Pour la première fois depuis au moins un demi-siècle, davantage de personnes ont quitté les États-Unis qu’il n’en est arrivé. Ce chiffre inédit depuis la Grande Dépression vient bousculer l’un des mythes fondateurs de la nation américain, en cette année du 250e anniversaire des États-Unis
Saviez-vous que George Clooney est maintenant français ? Et non, ce n’est pas une rumeur, l’acteur américain, son épouse Amal et leurs jumeaux ont eu la naturalisation. Le décret publié au Journal officiel français le 27 décembre 2025 l’atteste de façon officielle. Cette anecdote people résonne comme la métaphore d’un mouvement de fond que les démographes observent actuellement.
Un solde migratoire négatif
Selon un rapport publié en 2025 par la Brookings Institution, le solde migratoire américain serait devenu négatif, une première depuis au moins cinquante ans. « La migration nette a probablement été proche de zéro, voire négative, au cours de l’année civile 2025 », écrivent les auteurs de l’étude. Le pays qui a accueilli des millions d’Irlandais, de Latinos, Italien… voit désormais ses habitants faire leurs valises.

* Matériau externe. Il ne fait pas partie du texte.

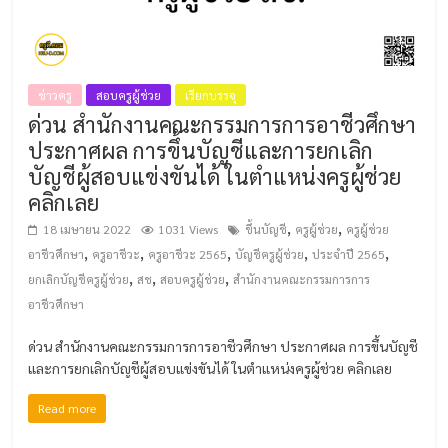
ข่าวครู
สอบครูผู้ช่วย
เรียกบรรจุ
ด่วน สำนักงานคณะกรรมการการอาชีวศึกษา
ประกาศผล การขึ้นบัญชีและการยกเลิก
บัญชีผู้สอบแข่งขันได้ ในตำแหน่งครูผู้ช่วย
คลิกเลย
,
,
18 เมษายน 2022
1031 Views
ขึ้นบัญชี
ครูผู้ช่วย
ครูผู้ช่วย
,
,
,
,
,
อาชีวศึกษา
ครูอาชีวะ
ครูอาชีวะ 2565
บัญชีครูผู้ช่วย
ประจำปี 2565
,
,
,
ยกเลิกบัญชีครูผู้ช่วย
สช
สอบครูผู้ช่วย
สำนักงานคณะกรรมการการ
อาชีวศึกษา
ด่วน สำนักงานคณะกรรมการการอาชีวศึกษา ประกาศผล การขึ้นบัญชี
และการยกเลิกบัญชีผู้สอบแข่งขันได้ ในตำแหน่งครูผู้ช่วย คลิกเลย
Read more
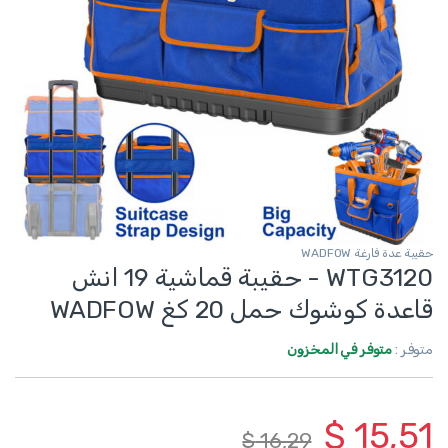
حقيبة عدة فارغة WADFOW
WTG3120 - حقيبة قماشية 19 انش
قاعدة كوشوك حمل 20 كغ WADFOW
متوفر :
متوفر في المخزون
$
15,51
$
16,29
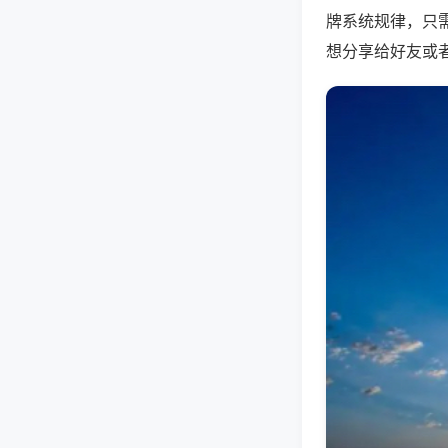
牌系统规律，只
想分享给好友或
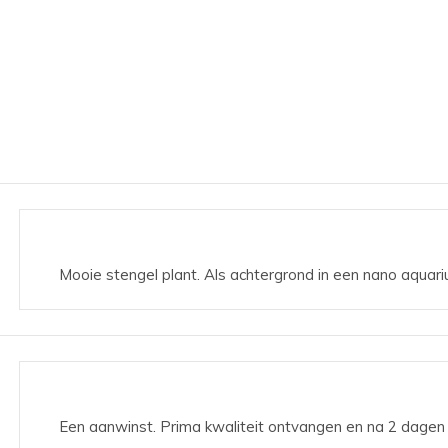
Mooie stengel plant. Als achtergrond in een nano aquar
Een aanwinst. Prima kwaliteit ontvangen en na 2 dagen 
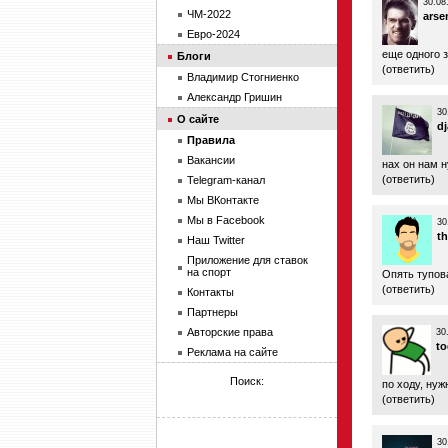
30.08
ЧМ-2022
arse
Евро-2024
еще одного 
Блоги
(
ответить
)
Владимир Стогниенко
Александр Гришин
30
О сайте
d
Правила
Вакансии
нах он нам 
(
ответить
)
Telegram-канал
Мы ВКонтакте
Мы в Facebook
30
th
Наш Twitter
Приложение для ставок
на спорт
Опять тупова
(
ответить
)
Контакты
Партнеры
Авторские права
30
to
Реклама на сайте
Поиск:
по ходу, ну
(
ответить
)
30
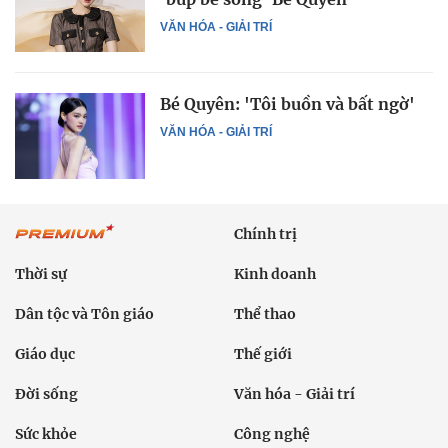
VĂN HÓA - GIẢI TRÍ
Bé Quyên: 'Tôi buồn và bất ngờ'
VĂN HÓA - GIẢI TRÍ
Chính trị
Thời sự
Kinh doanh
Dân tộc và Tôn giáo
Thể thao
Giáo dục
Thế giới
Đời sống
Văn hóa - Giải trí
Sức khỏe
Công nghệ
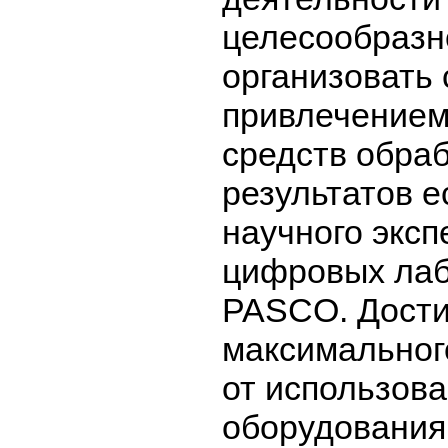
целесообразн
организовать 
привлечением
средств обра
результатов е
научного эксп
цифровых ла
PASCO. Дост
максимальног
от использов
оборудовани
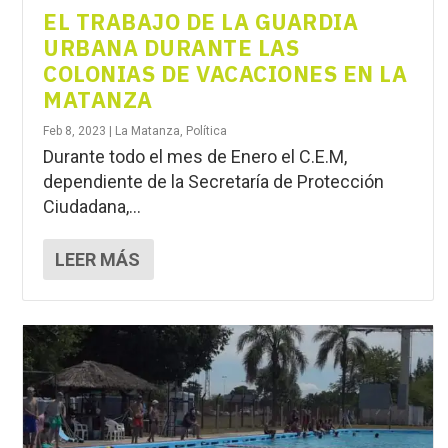
EL TRABAJO DE LA GUARDIA
URBANA DURANTE LAS
COLONIAS DE VACACIONES EN LA
MATANZA
Feb 8, 2023
|
La Matanza
,
Política
Durante todo el mes de Enero el C.E.M,
dependiente de la Secretaría de Protección
Ciudadana,...
LEER MÁS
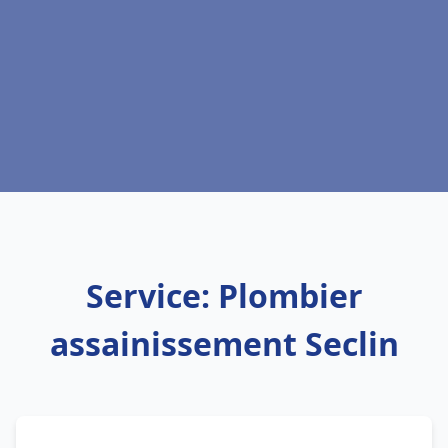
Service: Plombier
assainissement Seclin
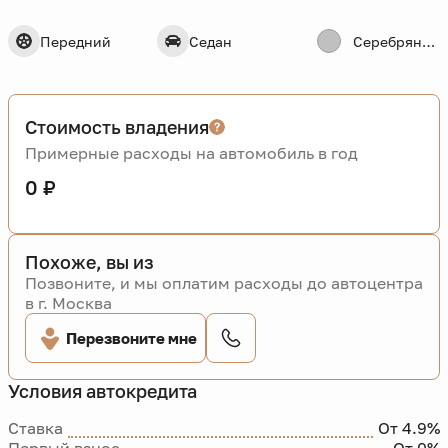
Передний
Седан
Серебряный
Стоимость владения
Примерные расходы на автомобиль в год
0 ₽
Похоже, вы из
Позвоните, и мы оплатим расходы до автоцентра
в г. Москва
Перезвоните мне
Условия автокредита
Ставка
От 4.9%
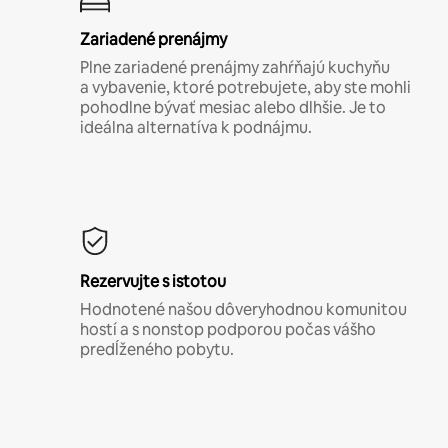
Zariadené prenájmy
Plne zariadené prenájmy zahŕňajú kuchyňu
a vybavenie, ktoré potrebujete, aby ste mohli
pohodlne bývať mesiac alebo dlhšie. Je to
ideálna alternatíva k podnájmu.
Rezervujte s istotou
Hodnotené našou dôveryhodnou komunitou
hostí a s nonstop podporou počas vášho
predĺženého pobytu.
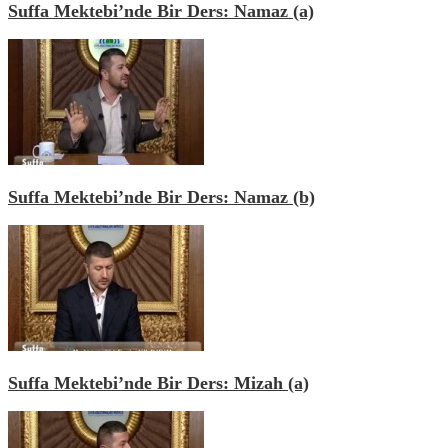
Suffa Mektebi’nde Bir Ders: Namaz (a)
Suffa Mektebi’nde Bir Ders: Namaz (b)
Suffa Mektebi’nde Bir Ders: Mizah (a)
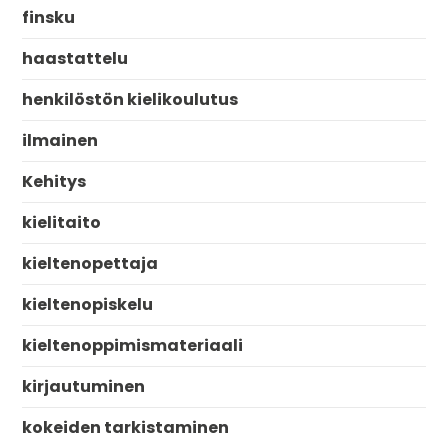
finsku
haastattelu
henkilöstön kielikoulutus
ilmainen
Kehitys
kielitaito
kieltenopettaja
kieltenopiskelu
kieltenoppimismateriaali
kirjautuminen
kokeiden tarkistaminen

.La première année du second mandat du président républicain Trump a été marquée par un durcissement radical de la politique migratoire ; expulsions massives, restrictions de visas, chasse aux sans-papiers. Washington a d’ailleurs salué ce solde négatif comme la preuve de l’efficacité de sa politique. Mais derrière cette analyse se joue une autre histoire, ce sont les Américains eux-mêmes qui partent.
Le rêve d’ailleurs
Un sondage cité par The Economist révèle que 4 Américains sur 10 rêvent désormais de s’installer à l’étranger pour une vie meilleure. Chez les millennials, ce désir grimpe à plus de 5 sur 10. Chez la génération Z, à plus de 6 sur 10. Et cette aspiration se traduit dans les faits. En dix ans, le nombre d’Américains résidant aux Pays-Bas est passé de 15 500 à 24 000. Au Portugal, leur nombre a triplé. En Espagne, il a bondi de 70 %. En France, en Allemagne et dans les pays nordiques, la courbe progresse également, de façon plus modérée. Les motivations sont diverses ; la sécurité, le coût de la vie, le système de santé, le « climate anxiety », et pour beaucoup, une rupture avec la direction politique du pays.
Certes Clooney n’est pas le plus représentatif des nouveaux émigrés. Mais sa naturalisation française dit quelque-chose que les chiffres confirment, le mythe américain s’est fissuré. Autrefois, on traversait l’Atlantique pour rejoindre le Nouveau Monde. Aujourd’hui, on le traverse parfois dans l’autre sens.